右席には若手副操縦士の山中が座る。研修を終えたばかりのフレッシュな顔。緊張気味だが、桐谷の表情に少し安心した様子を見せた。
「山中、副操縦士。今日はよろしくお願いします」
「はいっ!こちらこそ……桐谷機長の復帰便、すごく光栄です」
「肩肘張らずにいこう。空は、いつも通りそこにある。俺たちが焦る必要なんかない」
エンジンスタート、タクシーアウト、滑走路進入──すべての流れが体に染み込んでいるように自然だった。

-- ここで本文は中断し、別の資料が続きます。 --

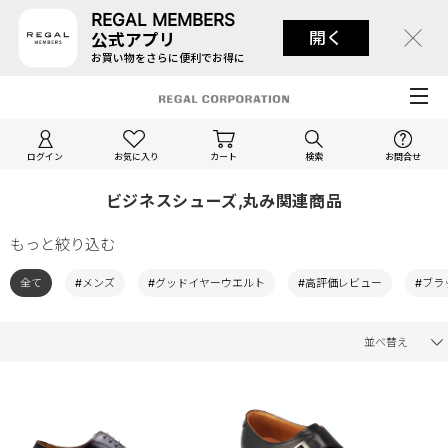
REGAL MEMBERS
開く
公式アプリ
お買い物をさらに便利でお得に
ログイン
お気に入り
カート
検索
お問合せ
ビジネスシューズ,丸み関連商品
もっと絞り込む
全て
#メンズ
#グッドイヤーウエルト
#高評価レビュー
#ブラ
並べ替え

ただ、半年のブランクがあったという事実だけが、時折、背後からささやく。
(忘れてない。あの日、あの衝突、あの骨の軋む音。けれどそれと、空を飛びたいという気持ちは、別の話だ)
「Takeoff thrust set」
「80ノット……V1……Rotate」
桐谷は操縦桿を引いた。機体が持ち上がる。
ふわりと、視界が開けた。
東京湾が見える。雲を越える。すべてが、あの日のままだった。
道央の空には、春の残雪がまだちらついていた。
着陸態勢に入ったJAL523便は、順調なアプローチを維持していた。
山中が最終チェックを読み上げ、桐谷はそれに応答する。
「フラップ30、ギアダウン、着陸灯オン……よし、風速7ノット、RWY01Lへ進入」
眼前に滑走路が伸びる。機体の姿勢が保たれ、スレッショルドが静かに迫る。
「着陸、手動でいく。俺が取る」
「はい、Go ahead」
そして──
「……タッチダウン」
メインギアが優しく滑走路を捉えた。リバース・スラスト、スピードブレーキ、減速。機体が滑走路上で安定する。
副操縦士が思わず呟いた。
「完璧なランディングでした……」
「完璧じゃなくていい。けど、“信じられる操縦”だったろ?」
「……はい」
乗客を送り出し、キャビンクルーも「お疲れさまでした」と微笑んでコックピットを後にしたあと、桐谷はひとり操縦席に座り続けていた。
半年の空白。怪我、リハビリ、喪失感。そして今日の復帰。
すべてが、一つに繋がった瞬間だった。
「……帰ってきたぞ」
コクピットの静けさに向かって、誰にも聞かれないように呟いたその言葉が、たしかな重みとなって胸に落ちた。
回送便の中、桐谷は窓の外を見ていた。
右腕にはまだ、事故の痕が微かに残っている。だが、その傷はもう痛まなかった。
いや、むしろ誇りだった。
痛みを知ったパイロットこそが、誰よりも“安全”を信じることができる──そう思えた。
明日はまた、新しい空が待っている。
その空に、何度でも挑み続けることが、桐谷隼人という人間の本質なのだろう。
今日、再びその一歩を踏み出した。
未来へ続く空は、きっと彼を歓迎してくれるはずだ。